#### What is being asked
The entries should be restated word for word.

#### Record extracts
┄┄┄┄┄┄┄┄┄┄┄┄┄┄┄┄┄┄┄┄

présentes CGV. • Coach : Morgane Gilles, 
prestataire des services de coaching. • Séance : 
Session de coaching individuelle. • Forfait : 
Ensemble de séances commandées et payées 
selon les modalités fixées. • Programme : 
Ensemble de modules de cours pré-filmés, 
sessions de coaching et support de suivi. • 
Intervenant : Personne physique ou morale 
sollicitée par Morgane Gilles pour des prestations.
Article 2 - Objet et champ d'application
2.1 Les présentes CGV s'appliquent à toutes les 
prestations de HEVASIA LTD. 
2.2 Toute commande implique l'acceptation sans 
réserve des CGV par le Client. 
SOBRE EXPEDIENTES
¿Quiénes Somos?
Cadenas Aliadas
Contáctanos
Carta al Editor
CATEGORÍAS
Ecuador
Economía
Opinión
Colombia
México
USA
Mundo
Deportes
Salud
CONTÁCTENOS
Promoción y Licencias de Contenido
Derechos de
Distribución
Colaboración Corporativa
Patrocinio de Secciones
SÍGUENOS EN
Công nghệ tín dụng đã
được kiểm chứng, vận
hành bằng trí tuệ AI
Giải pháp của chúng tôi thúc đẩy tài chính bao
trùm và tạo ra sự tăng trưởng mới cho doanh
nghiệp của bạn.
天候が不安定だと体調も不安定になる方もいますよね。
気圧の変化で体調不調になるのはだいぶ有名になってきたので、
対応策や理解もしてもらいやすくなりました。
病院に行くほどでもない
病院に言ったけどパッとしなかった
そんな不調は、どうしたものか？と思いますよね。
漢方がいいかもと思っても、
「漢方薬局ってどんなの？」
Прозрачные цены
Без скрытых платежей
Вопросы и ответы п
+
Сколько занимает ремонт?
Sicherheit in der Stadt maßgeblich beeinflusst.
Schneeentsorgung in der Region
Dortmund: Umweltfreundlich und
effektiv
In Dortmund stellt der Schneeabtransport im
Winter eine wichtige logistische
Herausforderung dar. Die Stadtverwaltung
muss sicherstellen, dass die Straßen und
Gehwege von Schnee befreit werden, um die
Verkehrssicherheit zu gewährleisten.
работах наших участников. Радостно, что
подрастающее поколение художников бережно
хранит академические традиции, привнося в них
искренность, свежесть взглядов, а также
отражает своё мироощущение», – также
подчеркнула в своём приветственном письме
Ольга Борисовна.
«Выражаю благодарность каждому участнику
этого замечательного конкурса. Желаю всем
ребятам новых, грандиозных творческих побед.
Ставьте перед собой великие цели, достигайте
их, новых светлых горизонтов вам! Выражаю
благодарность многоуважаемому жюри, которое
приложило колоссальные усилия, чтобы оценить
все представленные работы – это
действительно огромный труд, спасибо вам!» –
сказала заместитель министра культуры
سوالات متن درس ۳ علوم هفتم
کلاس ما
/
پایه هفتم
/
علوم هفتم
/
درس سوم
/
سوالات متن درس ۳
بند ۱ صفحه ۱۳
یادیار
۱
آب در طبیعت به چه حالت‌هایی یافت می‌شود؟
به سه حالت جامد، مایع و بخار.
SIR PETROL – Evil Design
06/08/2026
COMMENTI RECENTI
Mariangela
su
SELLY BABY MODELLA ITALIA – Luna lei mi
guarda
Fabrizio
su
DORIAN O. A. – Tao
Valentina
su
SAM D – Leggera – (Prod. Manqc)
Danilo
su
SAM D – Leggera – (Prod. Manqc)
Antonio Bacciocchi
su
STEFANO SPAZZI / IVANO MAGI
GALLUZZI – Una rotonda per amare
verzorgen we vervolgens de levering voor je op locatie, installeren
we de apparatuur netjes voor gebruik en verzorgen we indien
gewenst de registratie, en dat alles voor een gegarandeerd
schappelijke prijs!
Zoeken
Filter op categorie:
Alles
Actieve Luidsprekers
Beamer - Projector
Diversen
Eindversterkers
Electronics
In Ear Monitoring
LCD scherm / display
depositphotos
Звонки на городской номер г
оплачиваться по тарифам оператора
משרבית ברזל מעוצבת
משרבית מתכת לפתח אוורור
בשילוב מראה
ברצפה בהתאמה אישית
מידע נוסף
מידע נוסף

┄┄┄┄┄┄┄┄┄┄┄┄┄┄┄┄┄┄┄┄

#### Solution below
présentes CGV. • Coach : Morgane Gilles, 
prestataire des services de coaching. • Séance : 
Session de coaching individuelle. • Forfait : 
Ensemble de séances commandées et payées 
selon les modalités fixées. • Programme : 
Ensemble de modules de cours pré-filmés, 
sessions de coaching et support de suivi. • 
Intervenant : Personne physique ou morale 
sollicitée par Morgane Gilles pour des prestations.
Article 2 - Objet et champ d'application
2.1 Les présentes CGV s'appliquent à toutes les 
prestations de HEVASIA LTD. 
2.2 Toute commande implique l'acceptation sans 
réserve des CGV par le Client. 
SOBRE EXPEDIENTES
¿Quiénes Somos?
Cadenas Aliadas
Contáctanos
Carta al Editor
CATEGORÍAS
Ecuador
Economía
Opinión
Colombia
México
USA
Mundo
Deportes
Salud
CONTÁCTENOS
Promoción y Licencias de Contenido
Derechos de
Distribución
Colaboración Corporativa
Patrocinio de Secciones
SÍGUENOS EN
Công nghệ tín dụng đã
được kiểm chứng, vận
hành bằng trí tuệ AI
Giải pháp của chúng tôi thúc đẩy tài chính bao
trùm và tạo ra sự tăng trưởng mới cho doanh
nghiệp của bạn.
天候が不安定だと体調も不安定になる方もいますよね。
気圧の変化で体調不調になるのはだいぶ有名になってきたので、
対応策や理解もしてもらいやすくなりました。
病院に行くほどでもない
病院に言ったけどパッとしなかった
そんな不調は、どうしたものか？と思いますよね。
漢方がいいかもと思っても、
「漢方薬局ってどんなの？」
Прозрачные цены
Без скрытых платежей
Вопросы и ответы п
+
Сколько занимает ремонт?
Sicherheit in der Stadt maßgeblich beeinflusst.
Schneeentsorgung in der Region
Dortmund: Umweltfreundlich und
effektiv
In Dortmund stellt der Schneeabtransport im
Winter eine wichtige logistische
Herausforderung dar. Die Stadtverwaltung
muss sicherstellen, dass die Straßen und
Gehwege von Schnee befreit werden, um die
Verkehrssicherheit zu gewährleisten.
работах наших участников. Радостно, что
подрастающее поколение художников бережно
хранит академические традиции, привнося в них
искренность, свежесть взглядов, а также
отражает своё мироощущение», – также
подчеркнула в своём приветственном письме
Ольга Борисовна.
«Выражаю благодарность каждому участнику
этого замечательного конкурса. Желаю всем
ребятам новых, грандиозных творческих побед.
Ставьте перед собой великие цели, достигайте
их, новых светлых горизонтов вам! Выражаю
благодарность многоуважаемому жюри, которое
приложило колоссальные усилия, чтобы оценить
все представленные работы – это
действительно огромный труд, спасибо вам!» –
сказала заместитель министра культуры
سوالات متن درس ۳ علوم هفتم
کلاس ما
/
پایه هفتم
/
علوم هفتم
/
درس سوم
/
سوالات متن درس ۳
بند ۱ صفحه ۱۳
یادیار
۱
آب در طبیعت به چه حالت‌هایی یافت می‌شود؟
به سه حالت جامد، مایع و بخار.
SIR PETROL – Evil Design
06/08/2026
COMMENTI RECENTI
Mariangela
su
SELLY BABY MODELLA ITALIA – Luna lei mi
guarda
Fabrizio
su
DORIAN O. A. – Tao
Valentina
su
SAM D – Leggera – (Prod. Manqc)
Danilo
su
SAM D – Leggera – (Prod. Manqc)
Antonio Bacciocchi
su
STEFANO SPAZZI / IVANO MAGI
GALLUZZI – Una rotonda per amare
verzorgen we vervolgens de levering voor je op locatie, installeren
we de apparatuur netjes voor gebruik en verzorgen we indien
gewenst de registratie, en dat alles voor een gegarandeerd
schappelijke prijs!
Zoeken
Filter op categorie:
Alles
Actieve Luidsprekers
Beamer - Projector
Diversen
Eindversterkers
Electronics
In Ear Monitoring
LCD scherm / display
depositphotos
Звонки на городской номер г
оплачиваться по тарифам оператора
משרבית ברזל מעוצבת
משרבית מתכת לפתח אוורור
בשילוב מראה
ברצפה בהתאמה אישית
מידע נוסף
מידע נוסף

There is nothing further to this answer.